### DATASET EXTRACT
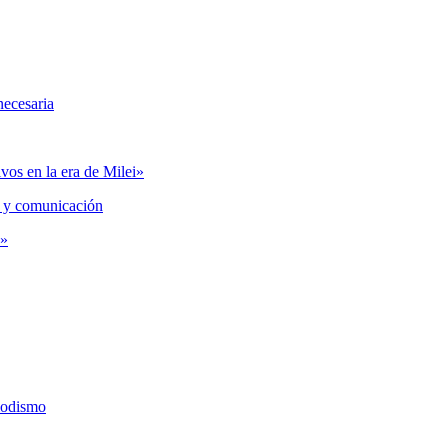
necesaria
vos en la era de Milei»
 y comunicación
s»
iodismo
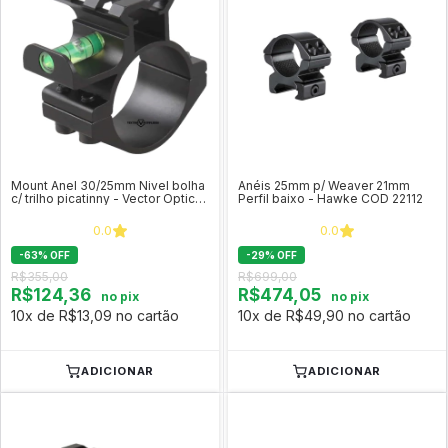
Mount Anel 30/25mm Nivel bolha
Anéis 25mm p/ Weaver 21mm
c/ trilho picatinny - Vector Optics
Perfil baixo - Hawke COD 22112
SCACD-07
0.0
0.0
-
63
%
OFF
-
29
%
OFF
R$355,00
R$699,00
R$124,36
R$474,05
no pix
no pix
10x de R$13,09 no cartão
10x de R$49,90 no cartão
ADICIONAR
ADICIONAR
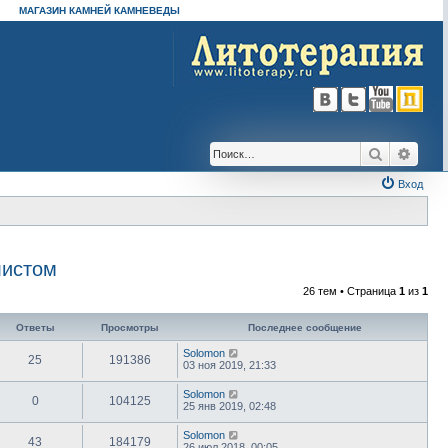
МАГАЗИН КАМНЕЙ КАМНЕВЕДЫ
Поиск
Расш
Вход
листом
26 тем • Страница
1
из
1
Ответы
Просмотры
Последнее сообщение
Solomon
25
191386
03 ноя 2019, 21:33
Solomon
0
104125
25 янв 2019, 02:48
Solomon
43
184179
26 июл 2018, 00:05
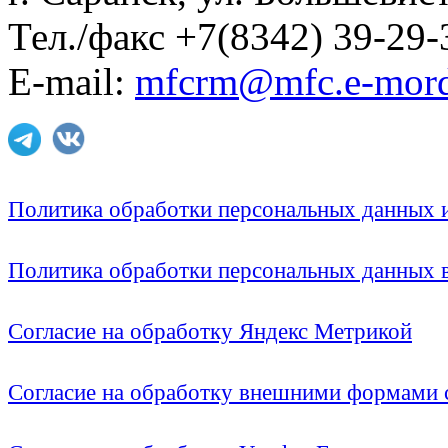
Тел./факс +7(8342) 39-29-
E-mail:
mfcrm@mfc.e-mord
Политика обработки персональных данных
Политика обработки персональных данных
Согласие на обработку Яндекс Метрикой
Согласие на обработку внешними формами с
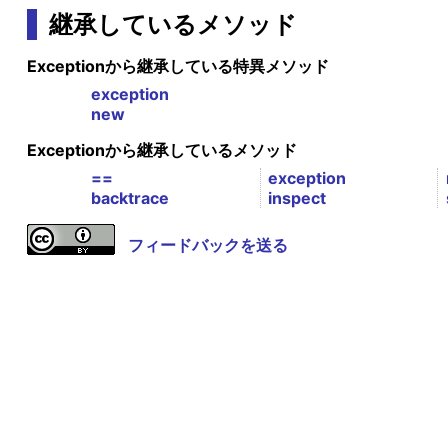
継承しているメソッド
Exceptionから継承している特異メソッド
exception
new
Exceptionから継承しているメソッド
==
exception
backtrace
inspect
フィードバックを送る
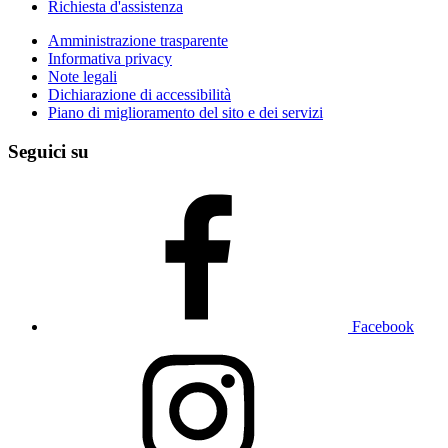
Richiesta d'assistenza
Amministrazione trasparente
Informativa privacy
Note legali
Dichiarazione di accessibilità
Piano di miglioramento del sito e dei servizi
Seguici su
Facebook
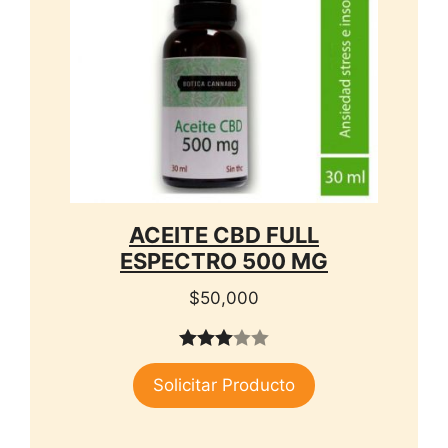
ACEITE CBD FULL
ESPECTRO 500 MG
$
50,000
3.00
Solicitar Producto
de 5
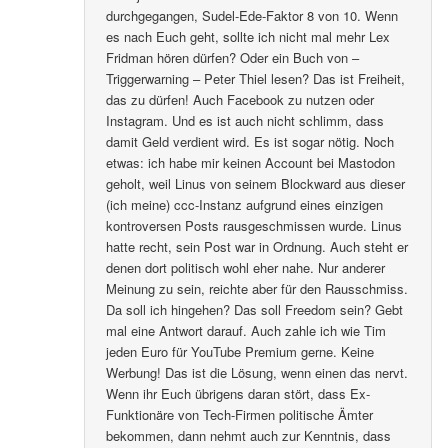
durchgegangen, Sudel-Ede-Faktor 8 von 10. Wenn
es nach Euch geht, sollte ich nicht mal mehr Lex
Fridman hören dürfen? Oder ein Buch von –
Triggerwarning – Peter Thiel lesen? Das ist Freiheit,
das zu dürfen! Auch Facebook zu nutzen oder
Instagram. Und es ist auch nicht schlimm, dass
damit Geld verdient wird. Es ist sogar nötig. Noch
etwas: ich habe mir keinen Account bei Mastodon
geholt, weil Linus von seinem Blockward aus dieser
(ich meine) ccc-Instanz aufgrund eines einzigen
kontroversen Posts rausgeschmissen wurde. Linus
hatte recht, sein Post war in Ordnung. Auch steht er
denen dort politisch wohl eher nahe. Nur anderer
Meinung zu sein, reichte aber für den Rausschmiss.
Da soll ich hingehen? Das soll Freedom sein? Gebt
mal eine Antwort darauf. Auch zahle ich wie Tim
jeden Euro für YouTube Premium gerne. Keine
Werbung! Das ist die Lösung, wenn einen das nervt.
Wenn ihr Euch übrigens daran stört, dass Ex-
Funktionäre von Tech-Firmen politische Ämter
bekommen, dann nehmt auch zur Kenntnis, dass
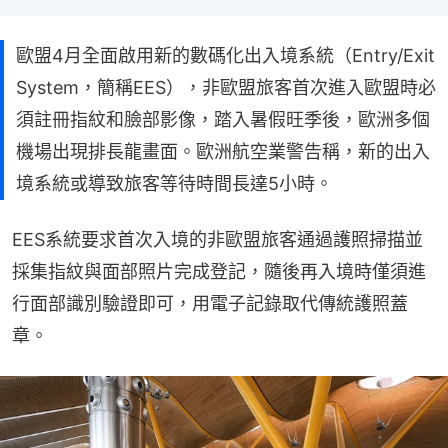
歐盟4月全面啟用新的數碼化出入境系統（Entry/Exit
System，簡稱EES），非歐盟旅客首次進入歐盟時必
須註冊指紋和臉部影像，踏入暑假旺季後，歐洲多個
機場出現排長龍畫面。歐洲航空業警告稱，新的出入
境系統或導致旅客等待時間長達5小時。
EES系統要求首次入境的非歐盟旅客通過護照掃描並
採集指紋與面部照片完成登記，隨後再入境時僅須進
行面部識別驗證即可，用電子記錄取代傳統護照蓋
章。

### TASK STATEMENT
Please transcribe every record above exactly as written, leaving out the pictures.

### WRITTEN ANSWER
necesaria
vos en la era de Milei»
 y comunicación
s»
iodismo
Mount Anel 30/25mm Nivel bolha
Anéis 25mm p/ Weaver 21mm
c/ trilho picatinny - Vector Optics
Perfil baixo - Hawke COD 22112
SCACD-07
0.0
0.0
-
63
%
OFF
-
29
%
OFF
R$355,00
R$699,00
R$124,36
R$474,05
no pix
no pix
10x de R$13,09 no cartão
10x de R$49,90 no cartão
ADICIONAR
ADICIONAR
МАГАЗИН КАМНЕЙ КАМНЕВЕДЫ
Поиск
Расш
Вход
листом
26 тем • Страница
1
из
1
Ответы
Просмотры
Последнее сообщение
Solomon
25
191386
03 ноя 2019, 21:33
Solomon
0
104125
25 янв 2019, 02:48
Solomon
43
184179
26 июл 2018, 00:05
Тел./факс +7(8342) 39-29-
E-mail:
mfcrm@mfc.e-mord
Политика обработки персональных данных
Политика обработки персональных данных
Согласие на обработку Яндекс Метрикой
Согласие на обработку внешними формами с
継承しているメソッド
Exceptionから継承している特異メソッド
exception
new
Exceptionから継承しているメソッド
==
exception
backtrace
inspect
フィードバックを送る
Richiesta d'assistenza
Amministrazione trasparente
Informativa privacy
Note legali
Dichiarazione di accessibilità
Piano di miglioramento del sito e dei servizi
Seguici su
Facebook
ACEITE CBD FULL
ESPECTRO 500 MG
$
50,000
3.00
Solicitar Producto
de 5
durchgegangen, Sudel-Ede-Faktor 8 von 10. Wenn
es nach Euch geht, sollte ich nicht mal mehr Lex
Fridman hören dürfen? Oder ein Buch von –
Triggerwarning – Peter Thiel lesen? Das ist Freiheit,
das zu dürfen! Auch Facebook zu nutzen oder
Instagram. Und es ist auch nicht schlimm, dass
damit Geld verdient wird. Es ist sogar nötig. Noch
etwas: ich habe mir keinen Account bei Mastodon
geholt, weil Linus von seinem Blockward aus dieser
(ich meine) ccc-Instanz aufgrund eines einzigen
kontroversen Posts rausgeschmissen wurde. Linus
hatte recht, sein Post war in Ordnung. Auch steht er
denen dort politisch wohl eher nahe. Nur anderer
Meinung zu sein, reichte aber für den Rausschmiss.
Da soll ich hingehen? Das soll Freedom sein? Gebt
mal eine Antwort darauf. Auch zahle ich wie Tim
jeden Euro für YouTube Premium gerne. Keine
Werbung! Das ist die Lösung, wenn einen das nervt.
Wenn ihr Euch übrigens daran stört, dass Ex-
Funktionäre von Tech-Firmen politische Ämter
bekommen, dann nehmt auch zur Kenntnis, dass
歐盟4月全面啟用新的數碼化出入境系統（Entry/Exit
System，簡稱EES），非歐盟旅客首次進入歐盟時必
須註冊指紋和臉部影像，踏入暑假旺季後，歐洲多個
機場出現排長龍畫面。歐洲航空業警告稱，新的出入
境系統或導致旅客等待時間長達5小時。
EES系統要求首次入境的非歐盟旅客通過護照掃描並
採集指紋與面部照片完成登記，隨後再入境時僅須進
行面部識別驗證即可，用電子記錄取代傳統護照蓋
章。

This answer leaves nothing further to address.